BUG: Fix unicode(unicode_array_0d) on python 2.7 #9201

eric-wieser · 2017-06-01T15:47:33Z

~~Related to #9139, first two commits stand alone in #9202~~

Now ~~a commit from #9332~~ ~~a single commit on top of #9784~~, standalone.

This is like #9332, but:

Can't be affected by np.set_string_function (is this a good thing?)
Also fixes unicode such that they convert to python unicode scalars

Results on python 2.7:

>>> str(np.array('test'))
'test'
>>> unicode(np.array(u'café'))
u'café'

mhvk

Looks good overall, though I think there are two mistakes, and have a suggestion on how better to deal with MaskedArray.

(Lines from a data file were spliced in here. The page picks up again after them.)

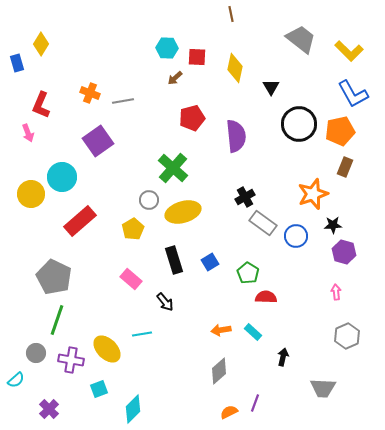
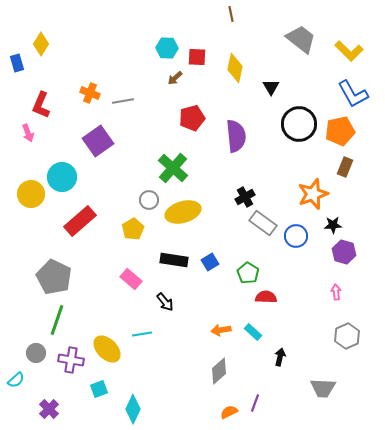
black rectangle at (174, 260): rotated 64 degrees counterclockwise
black arrow at (283, 357): moved 3 px left
cyan diamond at (133, 409): rotated 20 degrees counterclockwise
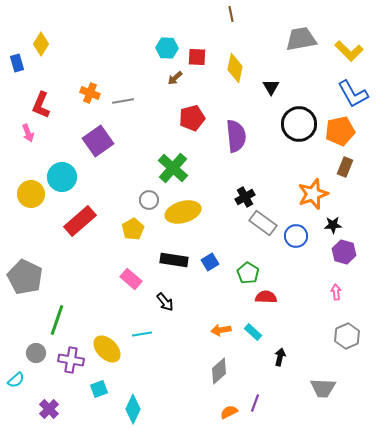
gray trapezoid at (301, 39): rotated 48 degrees counterclockwise
gray pentagon at (54, 277): moved 29 px left
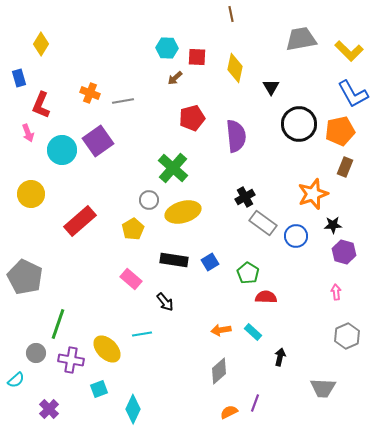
blue rectangle at (17, 63): moved 2 px right, 15 px down
cyan circle at (62, 177): moved 27 px up
green line at (57, 320): moved 1 px right, 4 px down
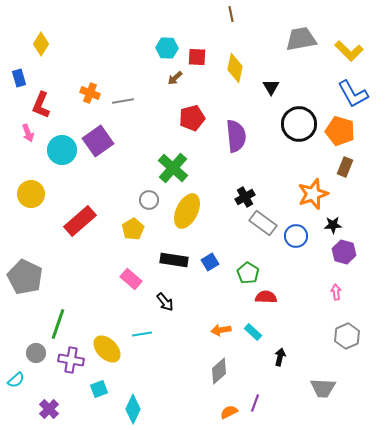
orange pentagon at (340, 131): rotated 28 degrees clockwise
yellow ellipse at (183, 212): moved 4 px right, 1 px up; rotated 48 degrees counterclockwise
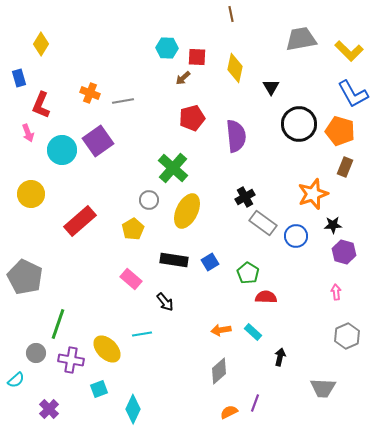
brown arrow at (175, 78): moved 8 px right
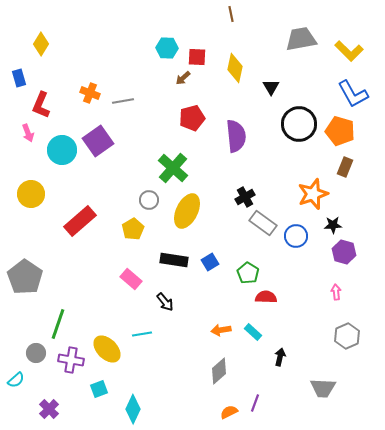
gray pentagon at (25, 277): rotated 8 degrees clockwise
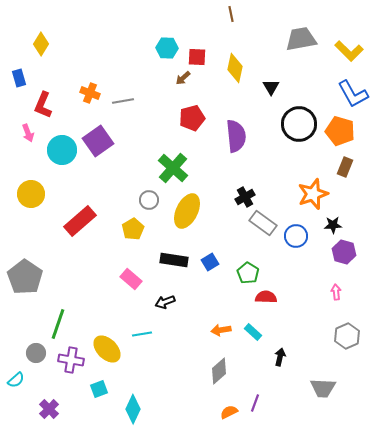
red L-shape at (41, 105): moved 2 px right
black arrow at (165, 302): rotated 108 degrees clockwise
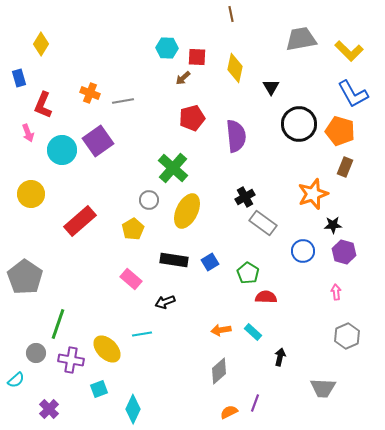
blue circle at (296, 236): moved 7 px right, 15 px down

mhvk · 2017-06-01T17:56:06Z

numpy/core/src/multiarray/strfuncs.c

@@ -198,3 +206,35 @@ array_str(PyArrayObject *self)
    }
    return s;
 }
+
+#ifdef NPY_PY3K


this should be ifndef, no?

mhvk · 2017-06-01T17:56:22Z

numpy/core/src/multiarray/strfuncs.h

@@ -10,4 +10,9 @@ array_repr(PyArrayObject *self);
 NPY_NO_EXPORT PyObject *
 array_str(PyArrayObject *self);

+#ifdef NPY_PY3K


And here too?

Missed that in the rebase, I guess

mhvk · 2017-06-01T17:58:05Z

numpy/ma/core.py

@@ -3885,15 +3885,15 @@ def compress(self, condition, axis=None, out=None):
            _new._mask = _mask.compress(condition, axis=axis)
        return _new

-    def __str__(self):
+    def __str__(self, str_type=str):


Maybe help our future selves by adding an explicit note that str_type can be removed once we drop support of python 2

Though I'm also slightly wary of using different signatures for dunder methods. Before you know it, subclasses rely on it... Might it be an idea to make a new function _prepare_str(self) (better name surely possible...) which returns res without str applied and then use that in both __str__ and __unicode__? Or possibly just the masked print option enabled part as _fill_with_mask_for_str?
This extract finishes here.